But before this mock “mock-up” can be replaced by a real live CD, the
concert must be recorded, an historic event which will take place on
June 16, 2007 at the Gordon Center for Performing Arts in Owings Mills,
Maryland. On hand to provide some of the sounds to be recorded
will be off-coloratura soprano Michèle Eaton and tenor profundo David
Düsing, singing songs and rounds by both Jekyll and Hyde (whichever one
is which), plus recent P.D.Q. Bach discoveries such as Long Live The
King and the Four Next-to-Last Songs.
Also on hand will be the Armadillo String Quartet, who will bring to
life the String Quartet in F major “The Moose”, proof that even
the most refined and important forms in chamber music are not safe from
the pen of P.D.Q. Bach. The concert will close with one of the
most often requested yet stubbornly unrecorded Peter Schickele pieces
ever, Songs from Shakespeare,
notorious rock ‘n’ roll settings of some of The Bard’s most famous
speeches.
The CD won’t be released for many months, but the music can be heard
on June 16th, 2007, at 8:00 p.m. by anyone willing to travel to Maryland.

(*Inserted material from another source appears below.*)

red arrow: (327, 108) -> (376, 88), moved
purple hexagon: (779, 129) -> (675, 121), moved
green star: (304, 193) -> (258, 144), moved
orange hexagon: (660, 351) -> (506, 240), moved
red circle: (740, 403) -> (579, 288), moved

In fact, visitors to Maryland will be able to hear even more music than
what will be on the CD, because a concert this jam-packed won’t all fit
on an hour-long CD. (In particular, it is unlikely that the CD
will include the intermission, due to copyright issues with the
John Cage estate.) And you can hear all of the music from the CD,
plus all of the outtakes and additional material that doesn’t make it to
the CD, live and in person for the amazingly low price of $10 (plus $1
processing fee), which is even less than the price of a CD. To
order tickets, call
1-800-830-3976 or go to http://www.mooreatix.com.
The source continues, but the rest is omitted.